Finding the explicit formula for the recursion $a_n = 2a_{n-1} + a_{n-2}$ with $a_0 = 1$ and $a_1 = 3$?

Question

I'm trying to find the explicit formula for the recursion $a_n = 2a_{n-1} + a_{n-2}$ with $a_0 = 1$ and $a_1 = 3$. I already found the generating function: $f(x) = \frac{1+x}{1-2x-x^2}$, and the characteristic polynomial: $x^2 - 2x + 1 = 0$, which has the roots $1+√2$ and $1-√2$. What is the explicit formula for this recursion, and how do I find it?

Answer 1

Since the characteristic function has roots $1+\sqrt{2}$ and $1-\sqrt{2}$, the formula for the general term is $$a_n = A(1+\sqrt{2})^n+B(1-\sqrt{2})^n$$ for some constants $A$ and $B$.

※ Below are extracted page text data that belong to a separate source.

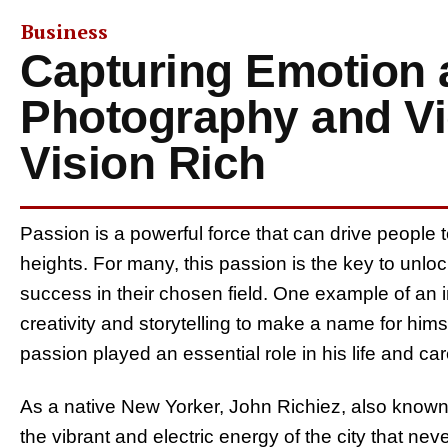
Business
Capturing Emotion 
Photography and Vi
Vision Rich
Passion is a powerful force that can drive people
heights. For many, this passion is the key to unlo
success in their chosen field. One example of an i
creativity and storytelling to make a name for hims
passion played an essential role in his life and car
As a native New Yorker, John Richiez, also know
the vibrant and electric energy of the city that n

Using the initial conditions $a_0 = 1$ and $a_1 = 3$, you get $$1 = a_0 = A+B$$ $$3 = a_1 = (1+\sqrt{2})A+(1-\sqrt{2})B$$ You simply need to solve this system of equations for $A$ and $B$.

In general, if the characteristic polynomial has distinct roots $r_1, r_2, \cdots, r_k$ each with multiplicity $1$, then the general term will be $a_n = C_1r_1^n+C_2r_2^n+\cdots+C_kr_k^n$.

If the roots $r_1,\ldots,r_n$ have multiplicities $m_1,\ldots,m_k$, then the formula is a bit more complicated: $a_n = p_1(n)r_1^n+\cdots+p_k(n)r_k^n$ where $p_i(n)$ is a polynomial with degree $\le m_i-1$.